Ce qui devient public lors de la mise en ligne
Le premier contrôle consiste à inventorier ce qui sera accessible : domaine, sous-domaines, API, webhooks, callbacks, stockage, déploiements de prévisualisation, panneaux d’administration, routes de débogage, fichiers statiques et environnements temporaires. De nombreux incidents naissent de ce que l’équipe ne pensait pas avoir publié.
Vérifiez que les démos, endpoints de test, données de seed, comptes administrateur temporaires, pages de diagnostic et messages d’erreur détaillés ne sont pas accessibles. Si vous utilisez Vercel, Replit, Lovable, Bolt.new, Firebase, Supabase ou des clouds similaires, vérifiez également les URL de prévisualisation, les déploiements précédents et les domaines personnalisés.
Cet inventaire doit être comparé avec l’intention du produit. Si une route est publique uniquement parce que le framework l’a exposée par défaut, si un environnement de prévisualisation reste indexé, si une fonction serverless accepte des appels sans authentification ou si un endpoint administrateur répond en dehors du VPN, la surface d’attaque est plus large que prévu. Avant la mise en ligne, ce qui n’est pas nécessaire doit disparaître ; ce qui est nécessaire doit avoir un contrôle d’accès, une journalisation et des limites cohérentes.

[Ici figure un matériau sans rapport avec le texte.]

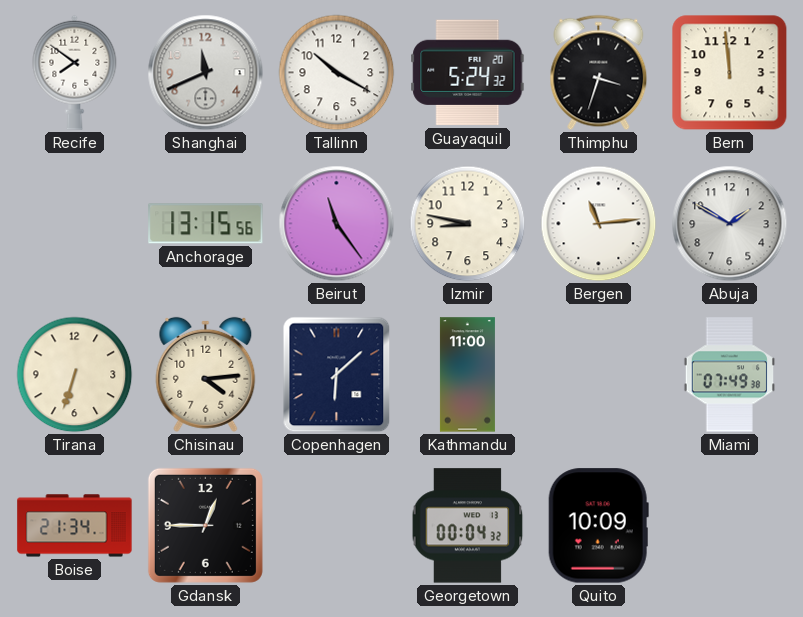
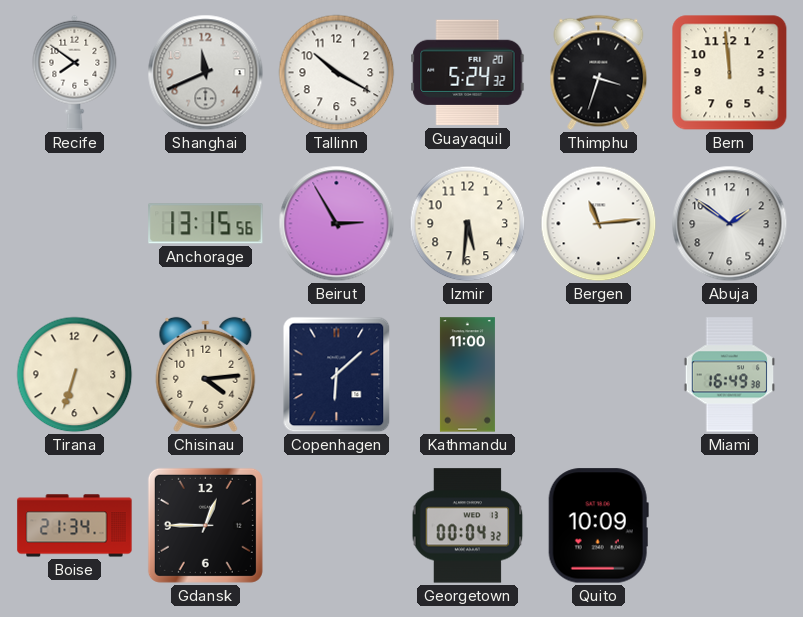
Beirut: 11:24 -> 2:55
Izmir: 8:47 -> 5:31
Abuja: 1:50 -> 1:51
Miami: 07:49 -> 16:49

Authentification, sessions et récupération de compte
L’authentification doit être vérifiée au-delà du simple succès de connexion. Testez l’inscription, la connexion, la déconnexion, la réinitialisation de mot de passe, les invitations, le changement d’e-mail, le changement de mot de passe, l’expiration de session et la révocation de jeton. Si l’application gère des données sensibles, des rôles administratifs ou des paiements, évaluez l’utilisation de la MFA ou de contrôles équivalents.
Les erreurs les plus fréquentes dans les applications générées par IA sont des sessions trop longues, des réinitialisations de mot de passe réutilisables, des jetons non invalidés après un changement de mot de passe, des invitations expirées toujours valides, des contrôles uniquement côté frontend et des messages d’erreur révélant l’existence d’un compte. Avant de publier, chaque flux de compte doit être testé avec un utilisateur valide, un utilisateur non valide, un jeton expiré, un lien déjà utilisé et des tentatives répétées.
Contrôlez également le comportement entre les appareils et les sessions parallèles. Un changement de mot de passe devrait invalider les jetons si nécessaire, une déconnexion devrait réellement fermer la session, une invitation ne devrait pas pouvoir être utilisée par un compte différent de celui prévu. Dans les applications B2B, vérifiez également ce qui se passe lorsqu’un utilisateur quitte une organisation, change de rôle ou est supprimé d’un tenant.
Autorisations, BOLA et isolation des tenants
Le contrôle d’accès défaillant (Broken access control) est l’un des risques les plus critiques pour les applications web et les API. Dans les applications créées avec l’IA, il se présente souvent ainsi : l’utilisateur est authentifié, mais peut accéder à des objets qui ne lui appartiennent pas en changeant un ID dans la requête.
Testez manuellement user_id, project_id, tenant_id, organization_id, order_id, document_id et tout identifiant contrôlable par le client. Un utilisateur standard doit essayer de lire, modifier, supprimer ou exporter des enregistrements d’autres utilisateurs ; un utilisateur d’un tenant doit essayer d’accéder aux ressources d’un autre tenant.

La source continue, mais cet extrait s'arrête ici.